An aide for Minnesota Congresswoman Michelle Bachmann told the media yesterday that Bachmann is mulling a 2012 presidential bid and is headed to Iowa to talk about the possibility with activists. Bachmann is scheduled to headline a fundraiser for the Iowans for Tax Relief PAC on January 21st in Des Moines.
For the most part, the national media isn’t taking the news seriously. LA Times politics columnist, Andrew Malcolm, blew off the idea by suggesting she is just raising her profile to in order to run for the U.S. Senate.

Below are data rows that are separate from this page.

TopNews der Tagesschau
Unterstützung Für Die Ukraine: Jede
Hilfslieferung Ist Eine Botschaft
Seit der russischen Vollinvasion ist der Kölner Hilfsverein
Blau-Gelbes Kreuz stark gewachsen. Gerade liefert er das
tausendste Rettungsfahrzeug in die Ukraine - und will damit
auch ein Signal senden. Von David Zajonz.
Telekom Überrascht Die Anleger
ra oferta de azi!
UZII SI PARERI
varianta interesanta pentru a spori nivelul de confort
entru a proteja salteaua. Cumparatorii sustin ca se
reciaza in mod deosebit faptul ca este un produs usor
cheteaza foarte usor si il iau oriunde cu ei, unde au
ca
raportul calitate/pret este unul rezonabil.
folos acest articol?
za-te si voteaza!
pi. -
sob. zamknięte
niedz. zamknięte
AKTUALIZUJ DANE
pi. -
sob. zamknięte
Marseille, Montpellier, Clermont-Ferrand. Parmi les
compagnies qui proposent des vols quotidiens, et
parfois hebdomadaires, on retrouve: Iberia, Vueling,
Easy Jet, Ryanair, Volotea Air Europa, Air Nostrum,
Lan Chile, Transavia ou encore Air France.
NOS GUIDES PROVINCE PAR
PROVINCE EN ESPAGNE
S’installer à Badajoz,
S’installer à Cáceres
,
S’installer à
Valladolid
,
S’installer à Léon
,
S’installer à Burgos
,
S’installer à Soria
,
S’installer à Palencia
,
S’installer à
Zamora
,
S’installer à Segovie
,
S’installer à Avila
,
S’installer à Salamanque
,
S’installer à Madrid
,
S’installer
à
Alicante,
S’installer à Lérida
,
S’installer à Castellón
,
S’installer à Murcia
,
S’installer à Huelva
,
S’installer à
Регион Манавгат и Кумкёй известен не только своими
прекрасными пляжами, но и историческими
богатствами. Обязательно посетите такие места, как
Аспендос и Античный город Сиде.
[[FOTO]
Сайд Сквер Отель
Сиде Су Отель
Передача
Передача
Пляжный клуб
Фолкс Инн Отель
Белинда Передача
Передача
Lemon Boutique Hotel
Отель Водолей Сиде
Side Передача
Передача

Another opinion writer, Jonathan Capehart of the Washington Post, wrote, “The Tea Party princess (Mama Grizzly is the Tea Party queen) must be off her rocker if she thinks she’s presidential timber.” He bases his opinion on Bachmann’s performance on Hardball with Chris Matthews of all places.

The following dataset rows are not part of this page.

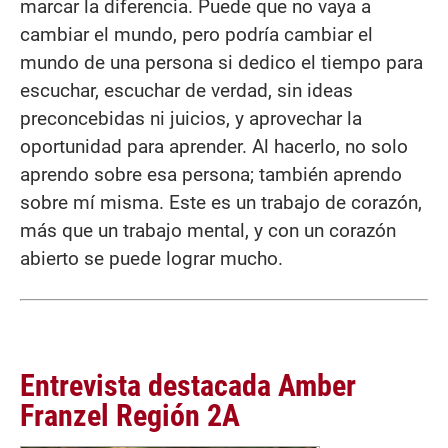
marcar la diferencia. Puede que no vaya a
cambiar el mundo, pero podría cambiar el
mundo de una persona si dedico el tiempo para
escuchar, escuchar de verdad, sin ideas
preconcebidas ni juicios, y aprovechar la
oportunidad para aprender. Al hacerlo, no solo
aprendo sobre esa persona; también aprendo
sobre mí misma. Este es un trabajo de corazón,
más que un trabajo mental, y con un corazón
abierto se puede lograr mucho.
Entrevista destacada Amber
Franzel Región 2A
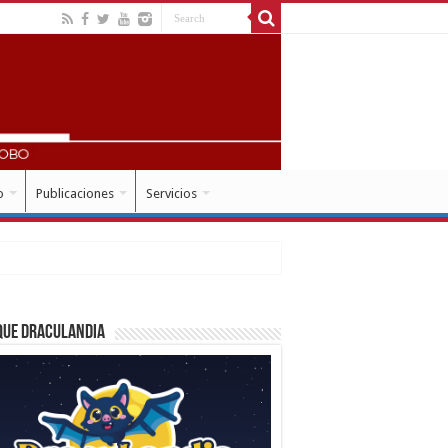
o
Publicaciones
Servicios
que Draculandia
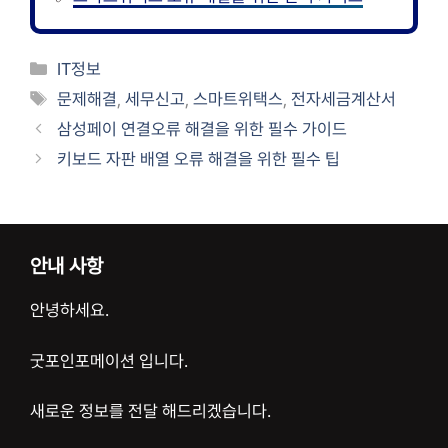
카
IT정보
테
태
문제해결
,
세무신고
,
스마트위택스
,
전자세금계산서
고
그
삼성페이 연결오류 해결을 위한 필수 가이드
리
키보드 자판 배열 오류 해결을 위한 필수 팁
안내 사항
안녕하세요.
굿포인포메이션 입니다.
새로운 정보를 전달 해드리겠습니다.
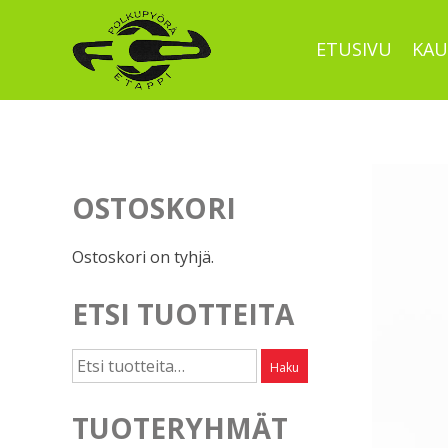
Skip
to
ETUSIVU
KAU
content
OSTOSKORI
Ostoskori on tyhjä.
ETSI TUOTTEITA
Etsi:
Haku
TUOTERYHMÄT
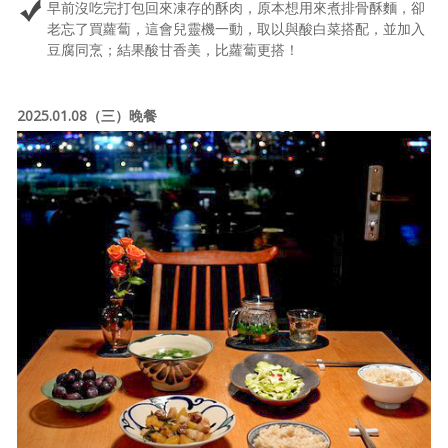
早前沒吃完打包回來凍存的酥肉，原本想用來煮排骨酥麵，卻
老忘了買蘿蔔，這會兒靈機一動，取以與酸白菜搭配，並加入
豆腐同烹；結果酸甘香美，比蘿蔔更搭！
2025.01.08（三）晚餐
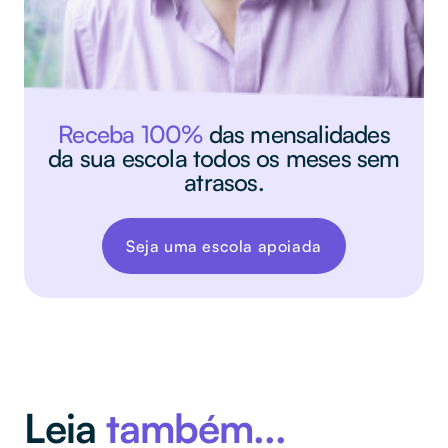
Receba 100%
das mensalidades
da sua escola todos os meses sem
atrasos.
Seja uma escola apoiada
Leia
também...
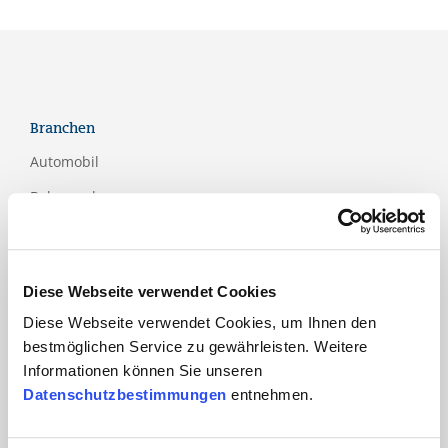
Branchen
Automobil
Bahn und
Öffentlicher Verkehr
Bau
Bildung
Diese Webseite verwendet Cookies
Dienstleistungen
Diese Webseite verwendet Cookies, um Ihnen den
bestmöglichen Service zu gewährleisten. Weitere
Finanzdienstleistungen
Informationen können Sie unseren
Gesundheits- und Sozialwesen
Datenschutzbestimmungen
entnehmen.
ICT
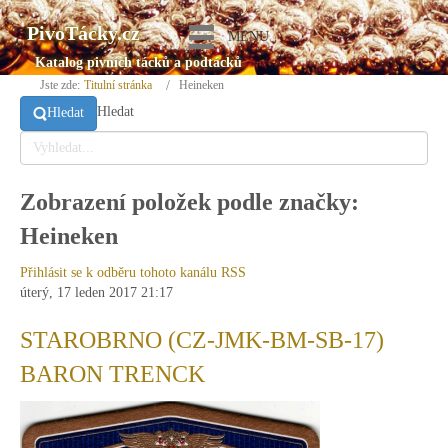
PivoTácky.cz
MENU
Katalog pivních tácků a podtácků
Jste zde:
Titulní stránka
Heineken
Hledat
Hledat
Zobrazení položek podle značky:
Heineken
Přihlásit se k odběru tohoto kanálu RSS
úterý, 17 leden 2017 21:17
STAROBRNO (CZ-JMK-BM-SB-17)
BARON TRENCK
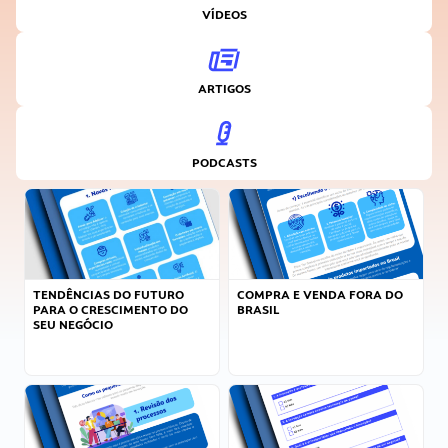
VÍDEOS
ARTIGOS
PODCASTS
TENDÊNCIAS DO FUTURO
COMPRA E VENDA FORA DO
PARA O CRESCIMENTO DO
BRASIL
SEU NEGÓCIO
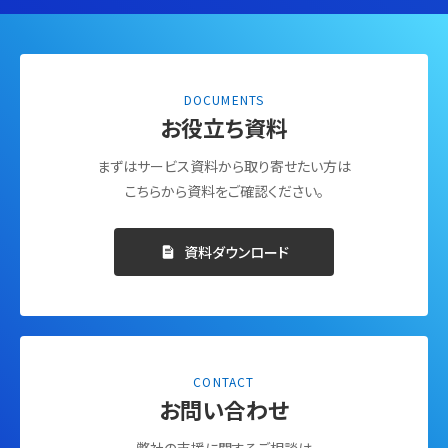
DOCUMENTS
お役立ち資料
まずはサービス資料から取り寄せたい方は
こちらから資料をご確認ください。
資料ダウンロード
CONTACT
お問い合わせ
弊社の支援に関するご相談は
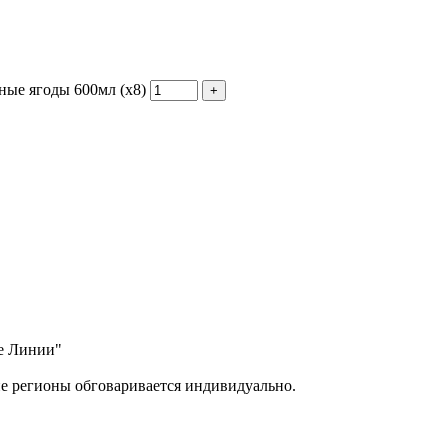
ные ягоды 600мл (х8)
ые Линии"
ие регионы обговаривается индивидуально.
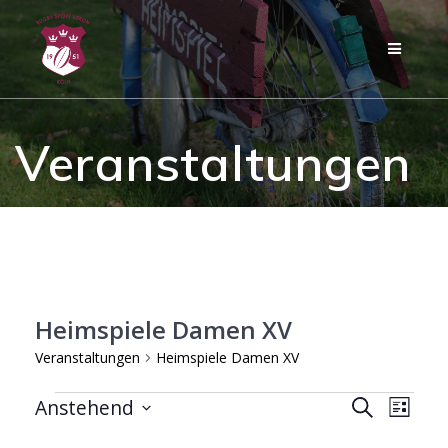
Zum
Inhalt
springen
Veranstaltungen
Heimspiele Damen XV
Veranstaltungen
Heimspiele Damen XV
Veranstaltungen
V
Anstehend
V
Suche
Liste
Datum
e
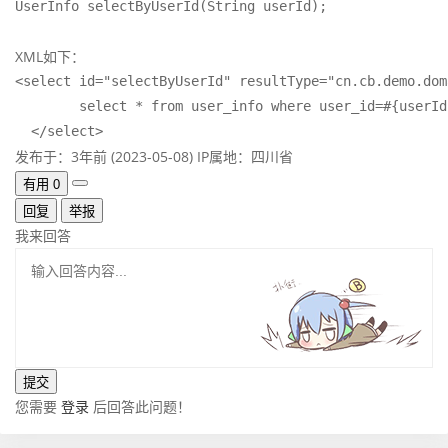
UserInfo selectByUserId(String userId);
XML如下：
<select id="selectByUserId" resultType="cn.cb.demo.dom
        select * from user_info where user_id=#{userId
  </select>
发布于：3年前 (2023-05-08)
IP属地：四川省
有用
0
回复
举报
我来回答
您需要
登录
后回答此问题！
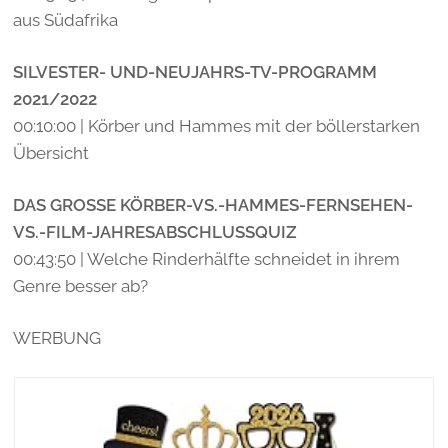
aus Südafrika
SILVESTER- UND-NEUJAHRS-TV-PROGRAMM
2021/2022
00:10:00 | Körber und Hammes mit der böllerstarken
Übersicht
DAS GROSSE KÖRBER-VS.-HAMMES-FERNSEHEN-
VS.-FILM-JAHRESABSCHLUSSQUIZ
00:43:50 | Welche Rinderhälfte schneidet in ihrem
Genre besser ab?
WERBUNG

I’m sure these two paid “thinkers” got a kick out of blowing off the idea of Bachmann running for president. While their friends and cohorts surely slapped them on the back for a job well done, one thing is obvious, they don’t know a damn thing about Iowa or the Iowa caucuses.

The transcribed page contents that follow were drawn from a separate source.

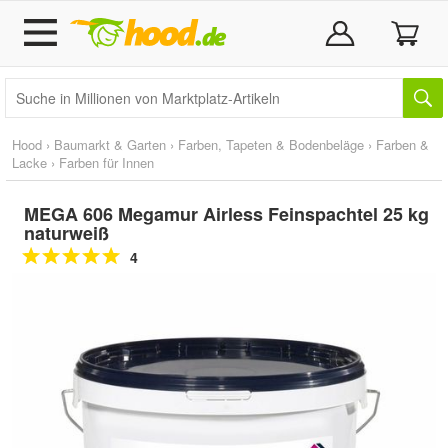
Hood
›
Baumarkt & Garten
›
Farben, Tapeten & Bodenbeläge
›
Farben &
Lacke
›
Farben für Innen
MEGA 606 Megamur Airless Feinspachtel 25 kg
naturweiß
4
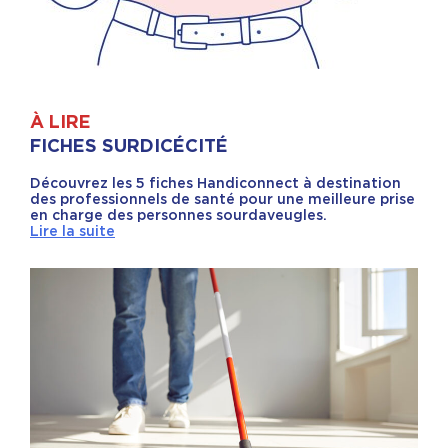
À LIRE
FICHES SURDICÉCITÉ
Découvrez les 5 fiches Handiconnect à destination
des professionnels de santé pour une meilleure prise
en charge des personnes sourdaveugles.
Lire la suite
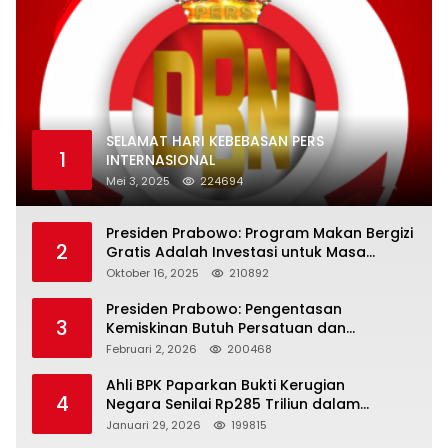
SELAMAT HARI KEBEBASAN PERS
1
INTERNASIONAL
Mei 3, 2025
224694
Presiden Prabowo: Program Makan Bergizi
2
Gratis Adalah Investasi untuk Masa
Depan Bangsa
Oktober 16, 2025
210892
Presiden Prabowo: Pengentasan
3
Kemiskinan Butuh Persatuan dan
Kepemimpinan yang Bertanggung Jawab
Februari 2, 2026
200468
Ahli BPK Paparkan Bukti Kerugian
4
Negara Senilai Rp285 Triliun dalam
Persidangan Korupsi PT Pertamina
Januari 29, 2026
199815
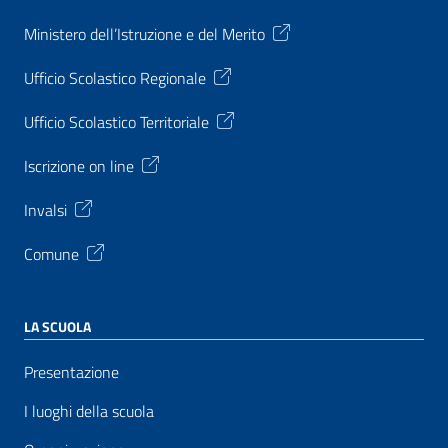
Ministero dell’Istruzione e del Merito
Ufficio Scolastico Regionale
Ufficio Scolastico Territoriale
Iscrizione on line
Invalsi
Comune
LA SCUOLA
Presentazione
I luoghi della scuola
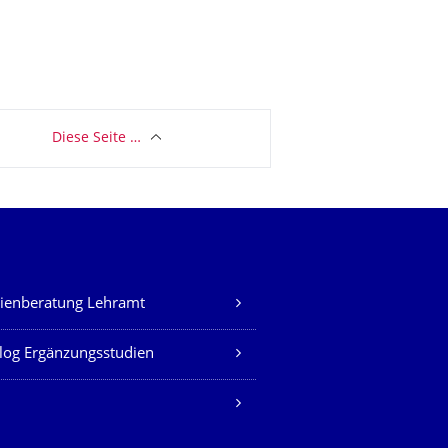
Diese Seite …
ienberatung Lehramt
log Ergänzungsstudien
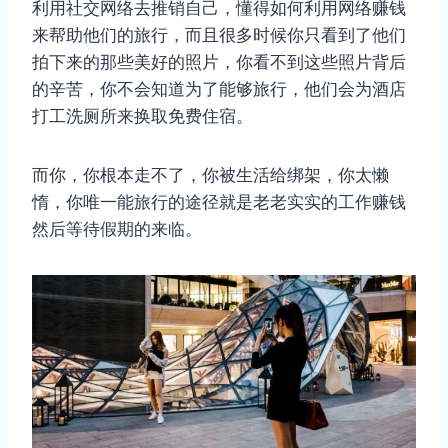
利用社交网络去推销自己，懂得如何利用网络赚钱
来帮助他们的旅行，而且很多时候你只看到了他们
拍下来的那些美好的照片，你看不到这些照片背后
的辛苦，你不会知道为了能够旅行，他们会为酒店
打工洗厕所来换取免费住宿。
而你，你根本走不了，你被生活给绑架，你太懒
惰，你唯一能旅行的途径就是老老实实的工作赚钱
然后等待假期的来临。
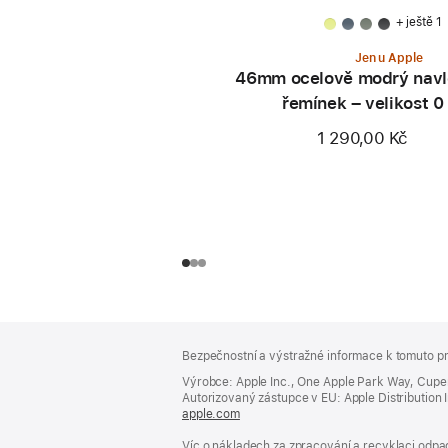
+ ještě 1
Jen u Apple
46mm ocelově modrý navl
řemínek – velikost 0
1 290,00 Kč
Zápatí
poznámky
Bezpečnostní a výstražné informace k tomuto pr
Výrobce: Apple Inc., One Apple Park Way, Cupe
Autorizovaný zástupce v EU: Apple Distribution Int
apple.com
(otevře
se
Víc o nákladech za zpracování a recyklaci odpad
v novém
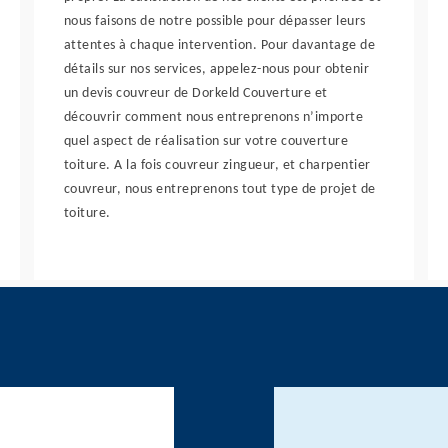
nous faisons de notre possible pour dépasser leurs
attentes à chaque intervention. Pour davantage de
détails sur nos services, appelez-nous pour obtenir
un devis couvreur de Dorkeld Couverture et
découvrir comment nous entreprenons n’importe
quel aspect de réalisation sur votre couverture
toiture. A la fois couvreur zingueur, et charpentier
couvreur, nous entreprenons tout type de projet de
toiture.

While others scoff at the idea of Bachmann running for president, I take it very seriously. I do so not because I think she’s actually going to run, but because if she does run, I think she could actually win the Iowa caucuses.
I’m sure national pundits will roll their eyes and proclaim that the caucuses would be a joke if that were to happen. However, these people need to ask themselves if the caucuses were a joke in 2008 when Mike Huckabee won them? I know one thing, Mitt Romney wasn’t laughing and neither was Fred Thompson.
The reason why Bachmann should be taken seriously is because, unlike Huckabee in 2008, there is a clear path to victory for her in Iowa if she chooses to go down it. Bachmann has a lot going for her as a presidential candidate. She was born in Waterloo, Iowa. In no way will that seal the deal with caucus goers, but Iowans always like those who have roots here.
Bachmann’s also attractive, articulate, smart, dynamic, and undoubtedly conservative. If people think that Palin is the only woman that Republican voters have their eyes on, they would be mistaken. In fact, Bachmann might be the one to ascend through the glass ceiling that Palin cracked in 2008.
I’m sure that coastal columnists like Malcolm and Capehart have already used hundreds of column inches dismissing Palin, but Bachmann is, or will be, much more difficult to discredit that Palin ever was. To be honest, Palin created most of the problems that she would have to overcome if she wants to run for President. Bachmann, on the other-hand, is a serious thinker who can discuss policy just as well as someone like Mitt Romney can, maybe even better.
The other factor that political pundits from the coasts need to realize is that if Bachmann does run, she will have one thing that no other presidential candidate will have when campaigning in Iowa – the support of Iowa’s conservative standard-bearer, Congressman Steve King.
King was on the sidelines for most of the 2008 caucuses. He didn’t get involved in a campaign until he endorsed Fred Thompson in December. Once King had selected his candidate, he immediately hit the road to campaign for Thompson. King didn’t just do what the Thompson people wanted if to, he basically willed the campaign to it’s third place finish. Had King not involved himself, Thompson wouldn’t have even had a chance to get one of the three tickets out of Iowa.
It’s easy to write off the value of endorsement in modern-day politics, but King’s endorsement matters in Iowa. Many have speculated as to why the Tea Party movement didn’t seem to make as big of waves in Iowa as it did in other parts of the nation. A major factor in this situation was the fact that Iowa’s conservative icon, King, didn’t seek higher office. Had he done so, the political environment would have been much different in 2010 here in Iowa.
A Bachmann run would create a perfect storm in Iowa. Bachmann is already the darling of the Tea Party. Combine that with King’s statewide network of conservative in a caucus election and its bound to befuddle everyone in the beltway as well as her caucus opponents.
Another point to ponder is, what if Palin backs Bachmann’s campaign? Palin has already headlined a fundraising event for Bachmann last year. The event was a huge success, and Bachmann has proven herself to be an astute fundraiser. She raised $13.2 million in 2010. That’s as much as Sam Brownback, Tom Tancredo, and Duncan Hunter raised for their 2008 presidential campaigns combined. It’s also almost as much as Huckabee raised for his campaign.
While the national media makes Bachmann’s potential presidential ambitions the butt of their jokes, this Iowan will keep a watchful eye on the conservative Congresswoman for Minnesota.